Maryland Attorney General Joins Multistate Amicus Brief to Uphold Laws Restricting Gun Magazine Capacity; Argues That Large Capacity Magazines Are Not Protected by the 2nd Amendment

Per the State of Maryland:  “Maryland Attorney General Anthony G. Brown today joined a coalition of 19 Attorneys General in support of the District of Columbia’s efforts to restrict the capacity of firearms magazines within its borders. The coalition filed an amicus brief in the U.S. Court of Appeals for the District of Columbia Circuit, arguing that D.C.’s law that prohibits possession and sale of largecapacity magazines comports with the Second Amendment to the U.S. Constitution because these magazines are not commonly used for self-defense.

“Large-capacity magazines can cause mass casualties within a matter of seconds and must be restricted to ensure the safety of our communities,” said Attorney General Brown. “Those restrictions are constitutionally sound and should be upheld to combat rising and more extreme gun violence.” The case, Hanson v. District of Columbia, concerns the constitutionality of a D.C. law that allows for possession and sale of firearms magazines that accept up to 10 rounds of ammunition, but prohibits larger capacity magazines. The case was brought by plaintiffs who claimed that the law violates their Second Amendment rights. A U.S. District Court concluded that the plaintiffs are unlikely to succeed on the merits of that claim, and, therefore, allowed the law to remain in effect while the case proceeds. The plaintiffs then appealed the decision to a higher court.

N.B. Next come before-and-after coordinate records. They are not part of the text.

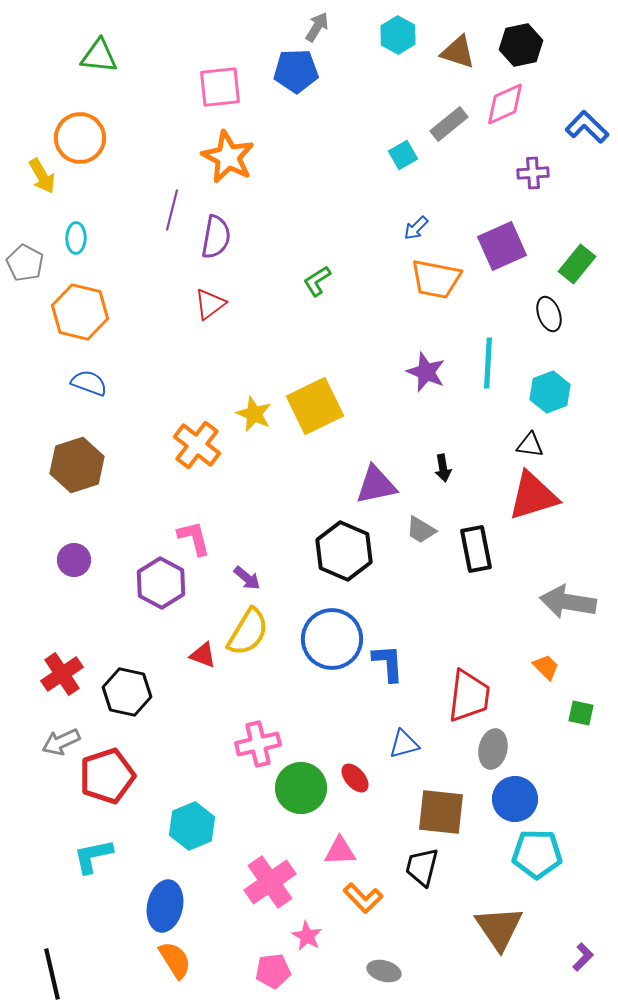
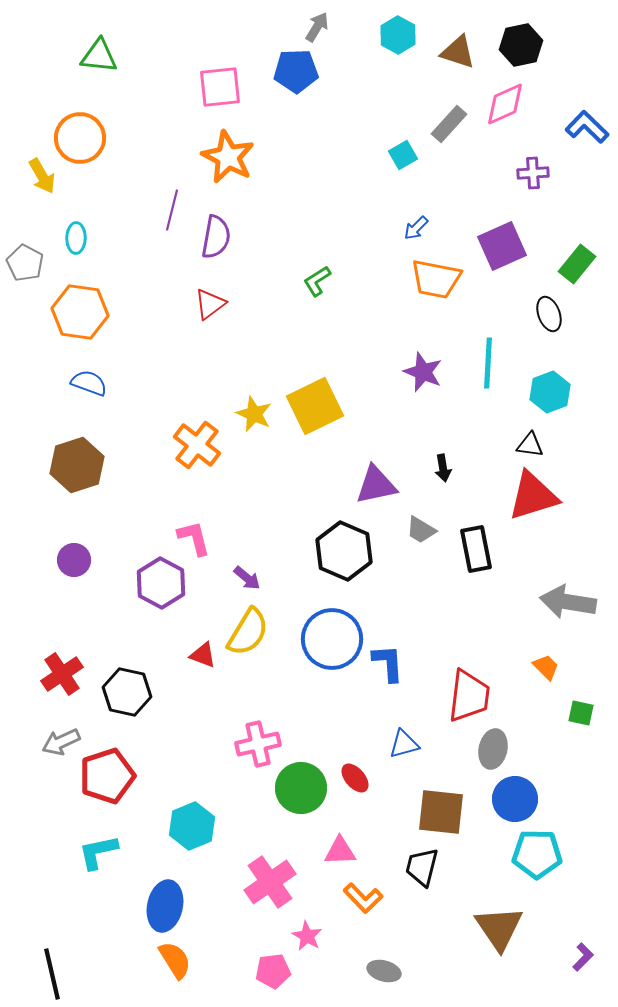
gray rectangle at (449, 124): rotated 9 degrees counterclockwise
orange hexagon at (80, 312): rotated 6 degrees counterclockwise
purple star at (426, 372): moved 3 px left
cyan L-shape at (93, 856): moved 5 px right, 4 px up
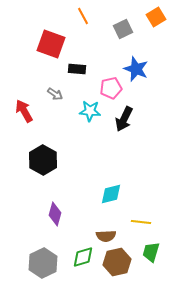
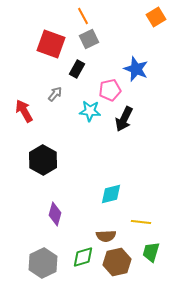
gray square: moved 34 px left, 10 px down
black rectangle: rotated 66 degrees counterclockwise
pink pentagon: moved 1 px left, 2 px down
gray arrow: rotated 84 degrees counterclockwise
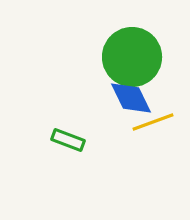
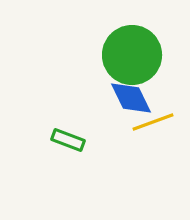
green circle: moved 2 px up
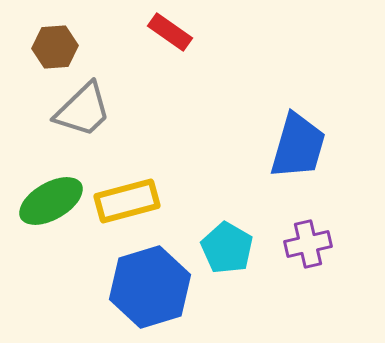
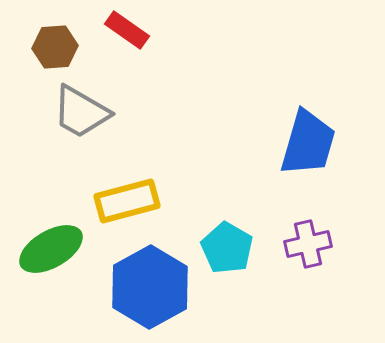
red rectangle: moved 43 px left, 2 px up
gray trapezoid: moved 2 px left, 2 px down; rotated 74 degrees clockwise
blue trapezoid: moved 10 px right, 3 px up
green ellipse: moved 48 px down
blue hexagon: rotated 12 degrees counterclockwise
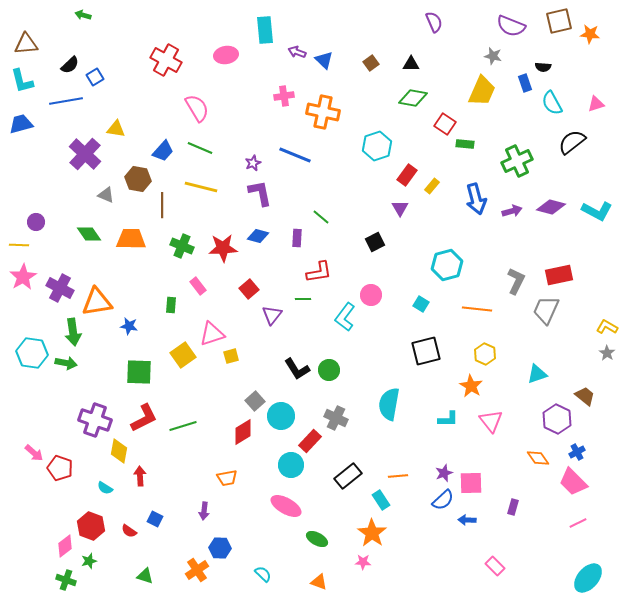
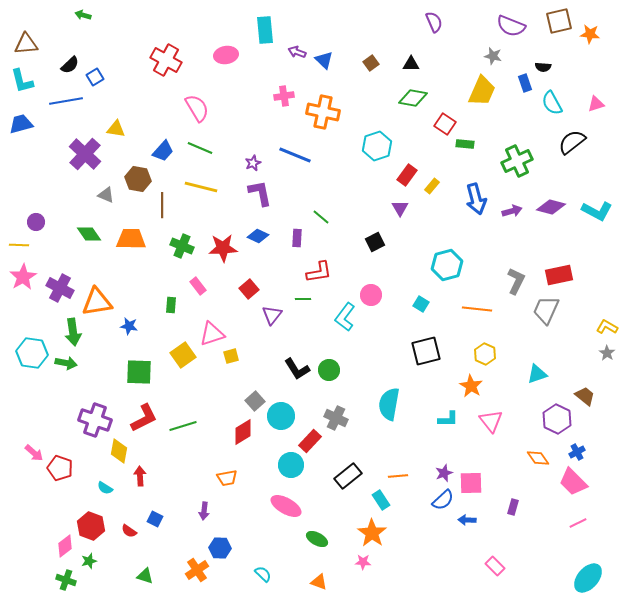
blue diamond at (258, 236): rotated 10 degrees clockwise
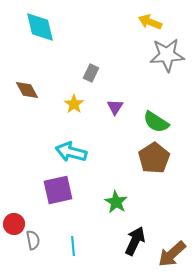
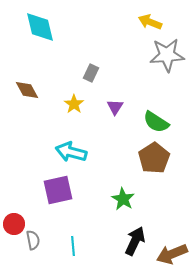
green star: moved 7 px right, 3 px up
brown arrow: rotated 20 degrees clockwise
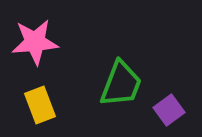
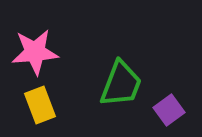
pink star: moved 10 px down
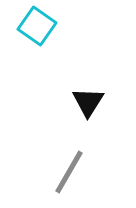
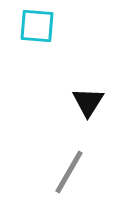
cyan square: rotated 30 degrees counterclockwise
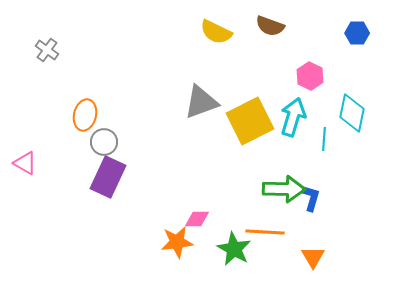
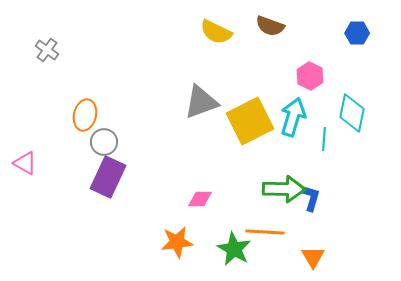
pink diamond: moved 3 px right, 20 px up
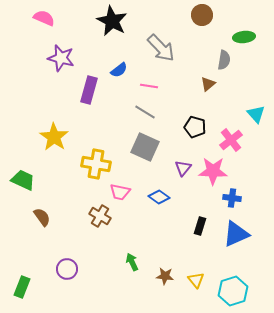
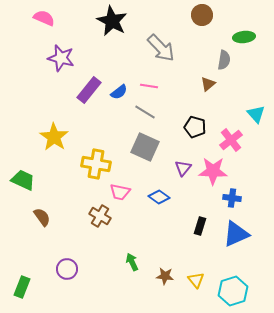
blue semicircle: moved 22 px down
purple rectangle: rotated 24 degrees clockwise
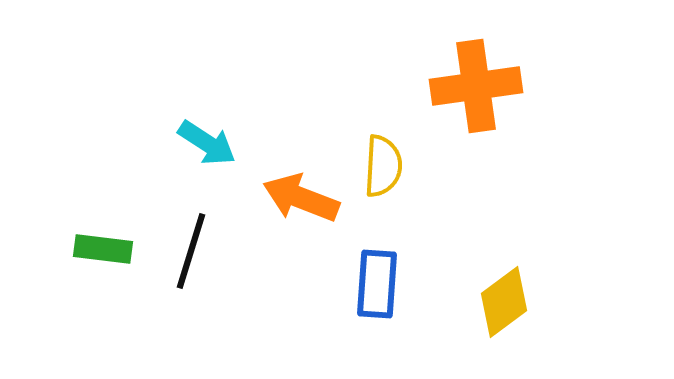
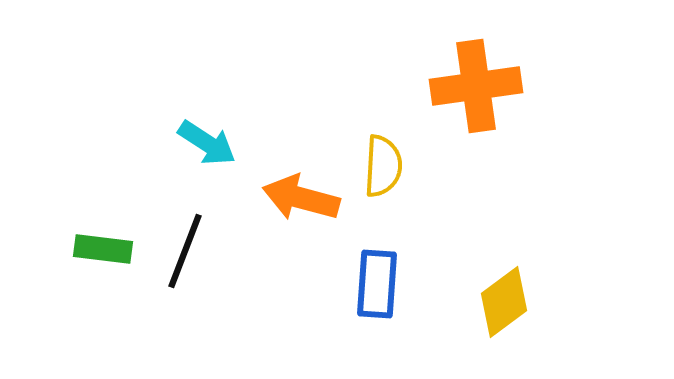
orange arrow: rotated 6 degrees counterclockwise
black line: moved 6 px left; rotated 4 degrees clockwise
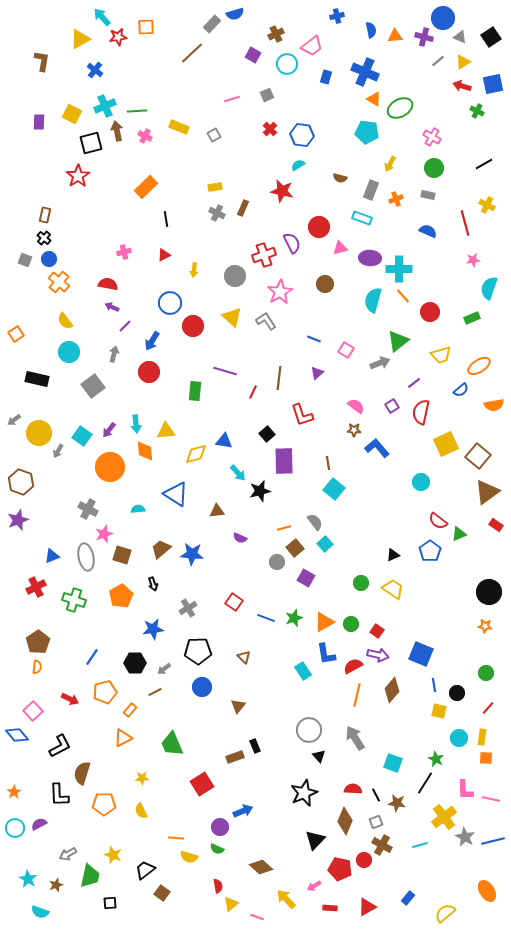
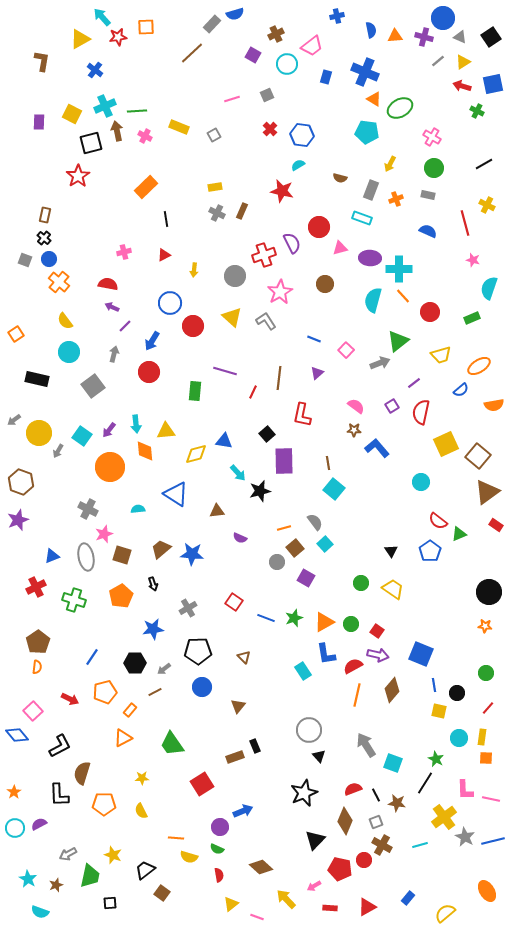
brown rectangle at (243, 208): moved 1 px left, 3 px down
pink star at (473, 260): rotated 24 degrees clockwise
pink square at (346, 350): rotated 14 degrees clockwise
red L-shape at (302, 415): rotated 30 degrees clockwise
black triangle at (393, 555): moved 2 px left, 4 px up; rotated 40 degrees counterclockwise
gray arrow at (355, 738): moved 11 px right, 7 px down
green trapezoid at (172, 744): rotated 12 degrees counterclockwise
red semicircle at (353, 789): rotated 24 degrees counterclockwise
red semicircle at (218, 886): moved 1 px right, 11 px up
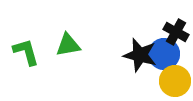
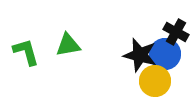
blue circle: moved 1 px right
yellow circle: moved 20 px left
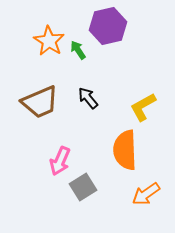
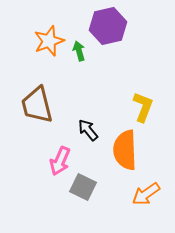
orange star: rotated 20 degrees clockwise
green arrow: moved 1 px right, 1 px down; rotated 18 degrees clockwise
black arrow: moved 32 px down
brown trapezoid: moved 3 px left, 3 px down; rotated 99 degrees clockwise
yellow L-shape: rotated 140 degrees clockwise
gray square: rotated 32 degrees counterclockwise
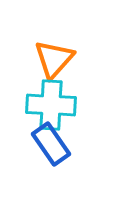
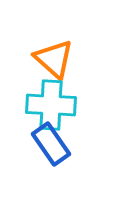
orange triangle: rotated 30 degrees counterclockwise
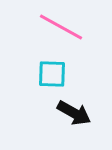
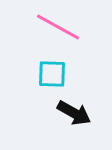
pink line: moved 3 px left
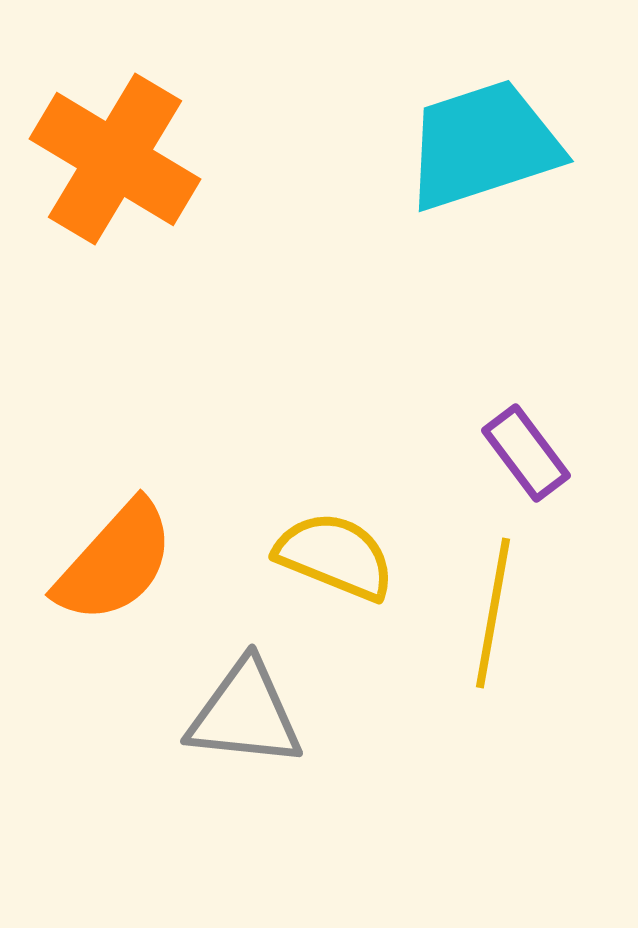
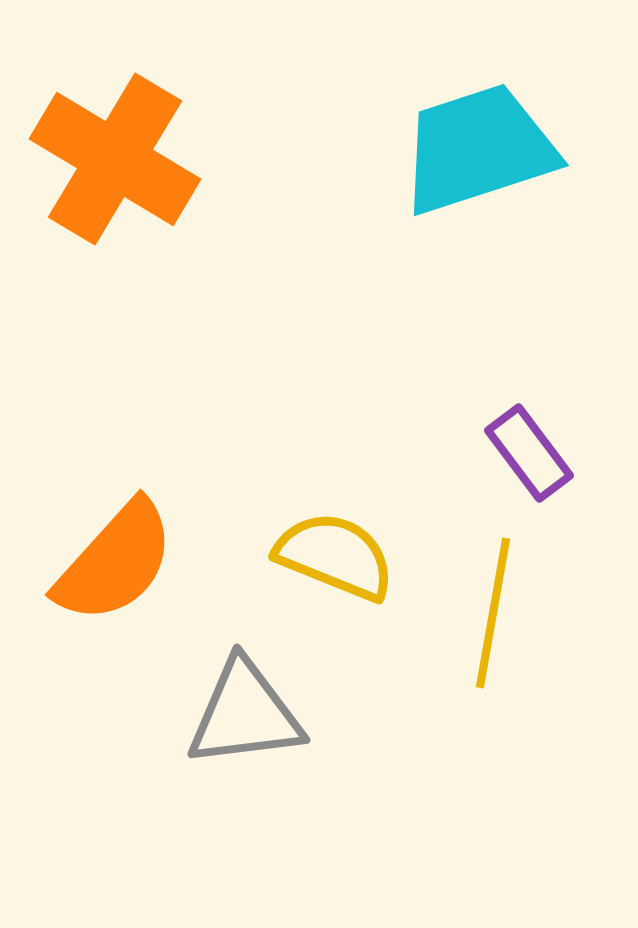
cyan trapezoid: moved 5 px left, 4 px down
purple rectangle: moved 3 px right
gray triangle: rotated 13 degrees counterclockwise
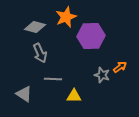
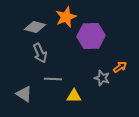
gray star: moved 3 px down
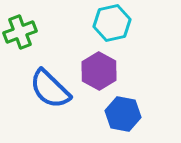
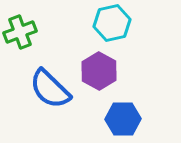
blue hexagon: moved 5 px down; rotated 12 degrees counterclockwise
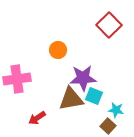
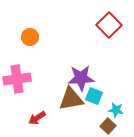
orange circle: moved 28 px left, 13 px up
purple star: moved 2 px left
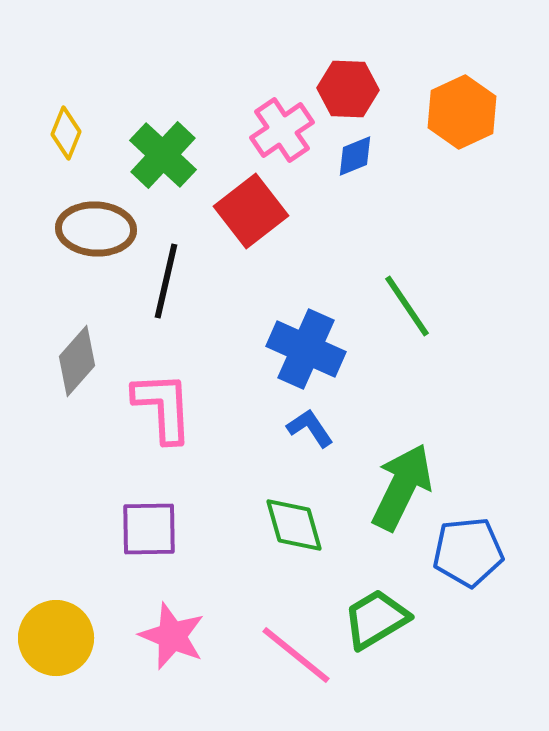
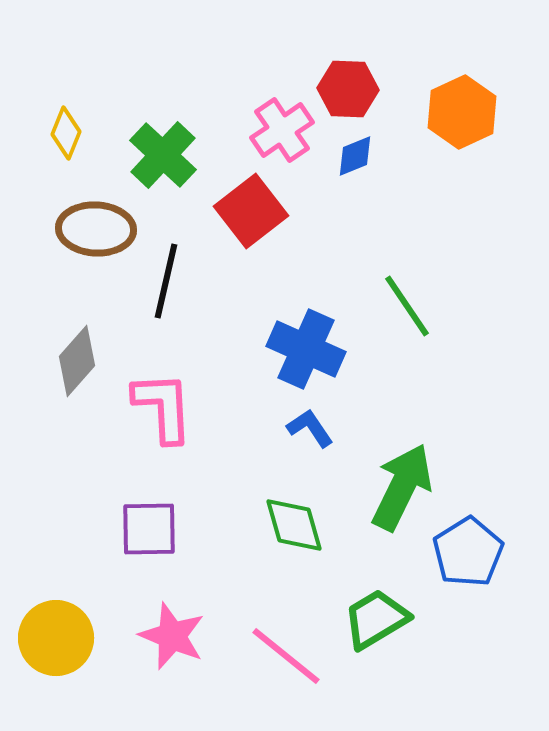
blue pentagon: rotated 26 degrees counterclockwise
pink line: moved 10 px left, 1 px down
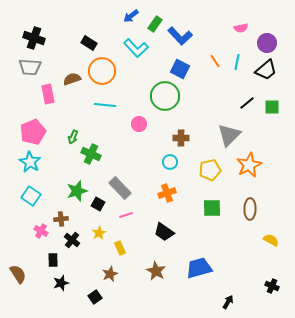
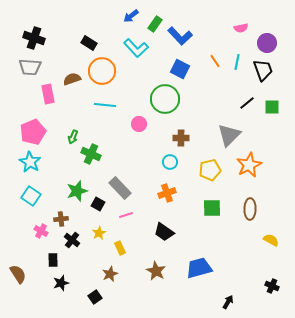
black trapezoid at (266, 70): moved 3 px left; rotated 70 degrees counterclockwise
green circle at (165, 96): moved 3 px down
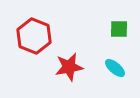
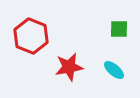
red hexagon: moved 3 px left
cyan ellipse: moved 1 px left, 2 px down
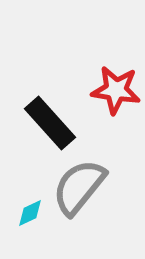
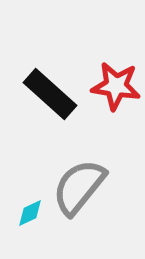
red star: moved 4 px up
black rectangle: moved 29 px up; rotated 6 degrees counterclockwise
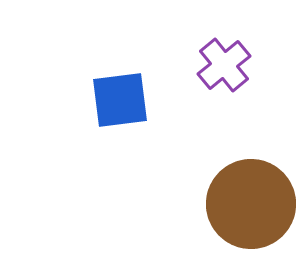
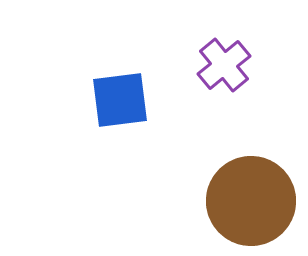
brown circle: moved 3 px up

In the brief, the Attorneys General collectively argue that D.C.’s large-capacity magazine law is a constitutionally-permissible restriction because:
• To encourage public safety, states can and do impose restrictions on dangerous weapons, accessories, and ammunition that pose a threat to communities: States have widely adopted reasonable restrictions on the public carry, possession, and sale of many types of weapons, accessories, and forms of ammunition that are not suitable for self-defense and undermine the public’s safety. These restrictions are intended to reduce injuries and deaths, while leaving many other options available for individuals who wish to exercise the core Second Amendment right to self-defense.
• Large-capacity magazines are not protected by the Second Amendment because they are not “Arms,” and they are not commonly used or suitable for self-defense: The Second Amendment protects only firearms that are commonly used or suitable for self-defense. Large-capacity magazines are neither. Instead, they facilitate the infliction of more injuries and more deaths when used in mass shootings and other forms of gun violence.
• The District of Columbia’s law is consistent with a historical tradition of regulating and imposing restrictions on new and distinctively dangerous forms of weaponry: Historical gunpowder storage laws and other rules and regulations were explicitly intended to prevent threats to public safety by limiting the aggregation of arsenals far beyond what would be
sufficient for self-defense. Many state and federal laws throughout American history have also regulated specific dangerous weapons or accessories used for criminal and other violent purposes, such as machine guns or short-barreled shotguns.

In submitting the brief, Attorney General Brown joins the Attorneys General of California, Connecticut, Colorado, Delaware, Hawaii, Illinois, Maine, Massachusetts, Michigan, Minnesota, Nevada, New Jersey, New York, Oregon, Rhode Island, Pennsylvania, Vermont, and Washington.”